▶ _DATA FOR ANALYSIS_

────

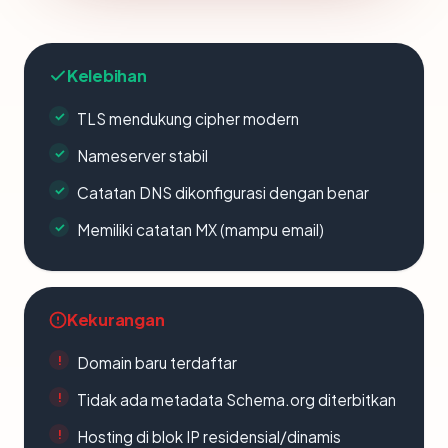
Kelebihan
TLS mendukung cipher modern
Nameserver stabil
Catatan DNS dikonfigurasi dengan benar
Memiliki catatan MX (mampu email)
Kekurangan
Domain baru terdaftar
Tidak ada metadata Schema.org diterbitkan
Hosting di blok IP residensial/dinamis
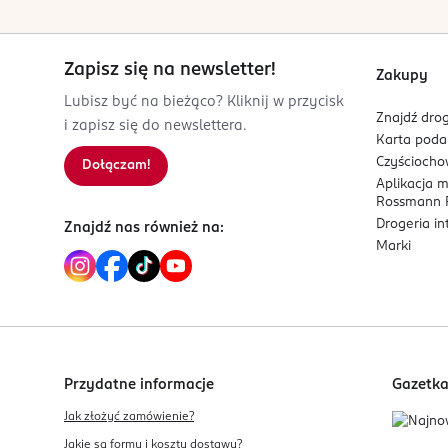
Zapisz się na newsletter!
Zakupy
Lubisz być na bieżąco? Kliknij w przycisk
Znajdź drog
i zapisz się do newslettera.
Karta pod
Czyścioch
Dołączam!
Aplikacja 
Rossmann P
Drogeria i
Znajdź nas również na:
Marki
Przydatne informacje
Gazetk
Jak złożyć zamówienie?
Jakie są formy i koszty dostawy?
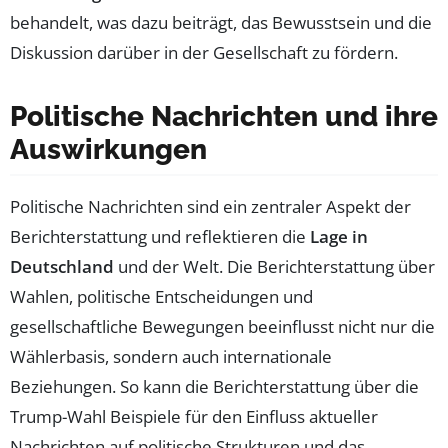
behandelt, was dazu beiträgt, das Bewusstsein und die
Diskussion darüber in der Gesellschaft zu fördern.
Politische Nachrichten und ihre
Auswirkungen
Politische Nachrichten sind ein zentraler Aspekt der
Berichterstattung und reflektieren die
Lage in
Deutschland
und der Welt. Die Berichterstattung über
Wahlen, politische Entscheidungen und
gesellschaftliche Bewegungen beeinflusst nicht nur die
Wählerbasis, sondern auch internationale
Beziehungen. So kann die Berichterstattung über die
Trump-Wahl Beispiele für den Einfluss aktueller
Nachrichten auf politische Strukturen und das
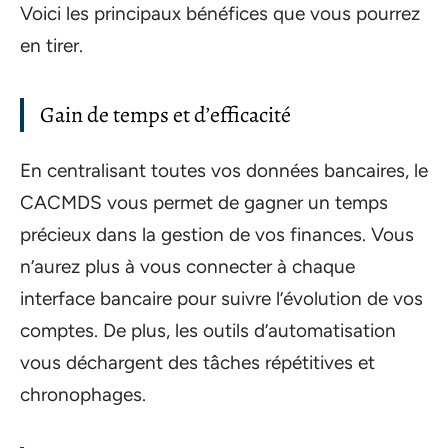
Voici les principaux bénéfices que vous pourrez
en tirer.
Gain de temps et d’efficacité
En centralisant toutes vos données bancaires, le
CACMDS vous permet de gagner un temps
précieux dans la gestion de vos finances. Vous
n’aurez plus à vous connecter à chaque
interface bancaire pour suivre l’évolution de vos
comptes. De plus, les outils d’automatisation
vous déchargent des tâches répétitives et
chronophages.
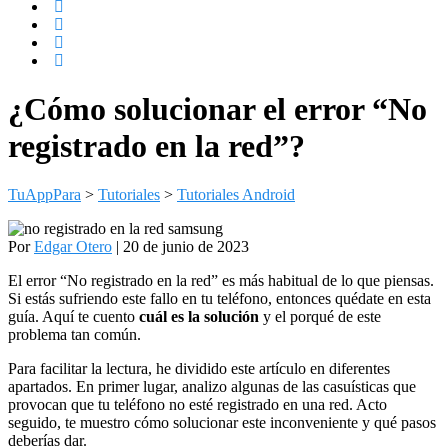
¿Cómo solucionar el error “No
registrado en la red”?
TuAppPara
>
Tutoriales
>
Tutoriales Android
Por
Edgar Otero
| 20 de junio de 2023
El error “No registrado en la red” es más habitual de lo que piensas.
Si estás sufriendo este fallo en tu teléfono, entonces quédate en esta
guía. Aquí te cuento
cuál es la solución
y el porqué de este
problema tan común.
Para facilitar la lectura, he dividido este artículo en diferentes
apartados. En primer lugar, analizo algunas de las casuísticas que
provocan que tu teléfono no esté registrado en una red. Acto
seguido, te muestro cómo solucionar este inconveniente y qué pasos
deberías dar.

────

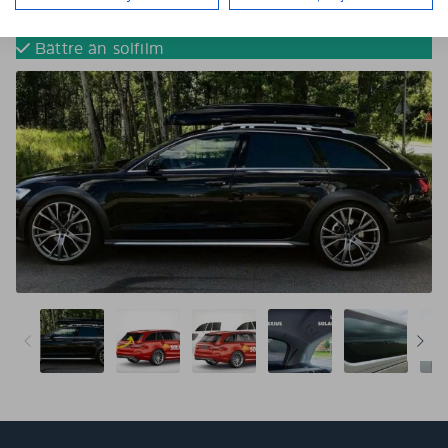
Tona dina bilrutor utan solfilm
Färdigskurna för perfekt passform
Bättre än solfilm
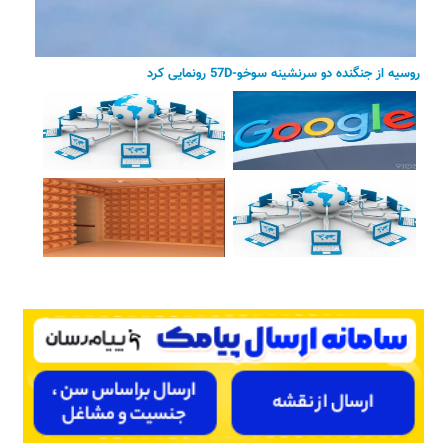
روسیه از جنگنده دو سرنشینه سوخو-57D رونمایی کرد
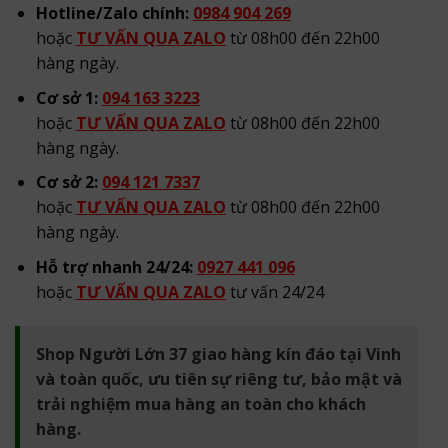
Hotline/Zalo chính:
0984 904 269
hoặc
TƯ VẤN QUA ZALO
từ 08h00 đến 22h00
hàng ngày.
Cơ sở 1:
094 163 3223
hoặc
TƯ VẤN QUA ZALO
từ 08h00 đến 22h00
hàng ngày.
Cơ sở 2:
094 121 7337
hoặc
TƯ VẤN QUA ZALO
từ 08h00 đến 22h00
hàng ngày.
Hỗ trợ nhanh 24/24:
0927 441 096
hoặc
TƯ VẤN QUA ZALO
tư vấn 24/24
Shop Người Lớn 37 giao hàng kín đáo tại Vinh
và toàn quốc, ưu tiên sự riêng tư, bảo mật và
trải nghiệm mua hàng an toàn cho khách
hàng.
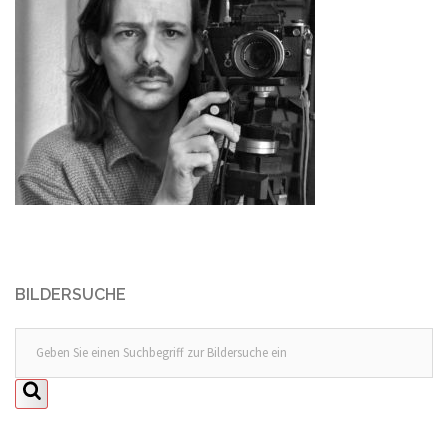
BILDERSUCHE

────

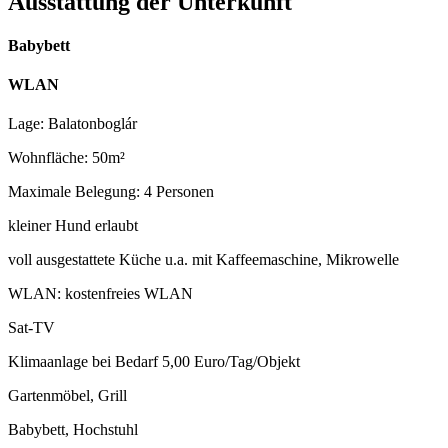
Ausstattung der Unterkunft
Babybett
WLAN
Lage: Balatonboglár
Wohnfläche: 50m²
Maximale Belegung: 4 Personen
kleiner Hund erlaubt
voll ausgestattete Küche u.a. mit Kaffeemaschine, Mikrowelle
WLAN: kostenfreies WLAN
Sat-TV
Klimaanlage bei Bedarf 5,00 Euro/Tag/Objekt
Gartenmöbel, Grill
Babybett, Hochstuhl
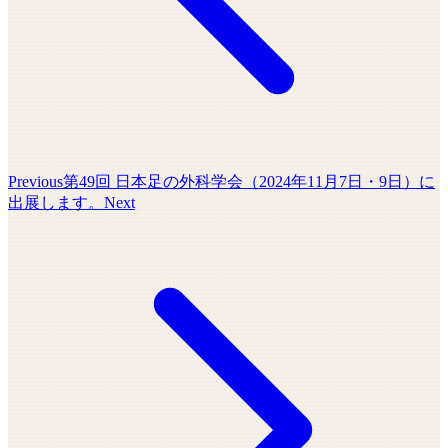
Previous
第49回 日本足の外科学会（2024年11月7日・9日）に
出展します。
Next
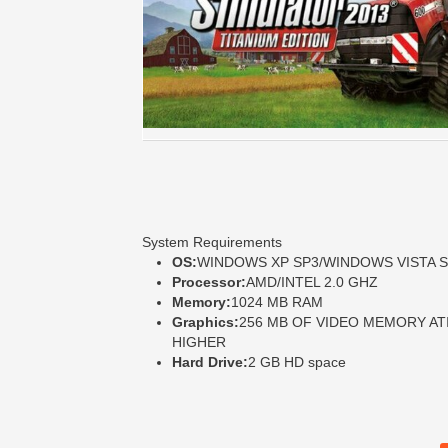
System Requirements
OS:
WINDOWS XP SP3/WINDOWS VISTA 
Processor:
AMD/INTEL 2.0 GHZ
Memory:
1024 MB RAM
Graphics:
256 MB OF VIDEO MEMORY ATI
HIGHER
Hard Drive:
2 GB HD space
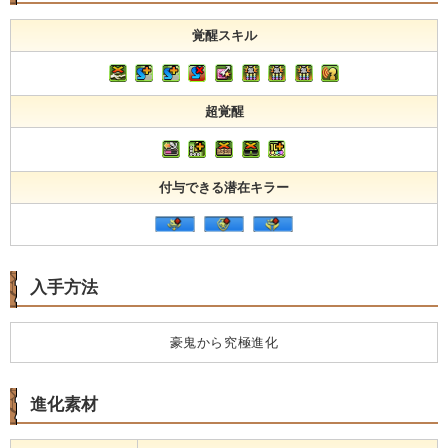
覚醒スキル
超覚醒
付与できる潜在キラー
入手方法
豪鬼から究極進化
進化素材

────

▶ _WHAT IS EXPECTED_
With "Berichterstattung" as the string to match, show every line of the entries above that has it.

▶ _ANSWER SECTION_
Berichterstattung und reflektieren die
und der Welt. Die Berichterstattung über
Beziehungen. So kann die Berichterstattung über die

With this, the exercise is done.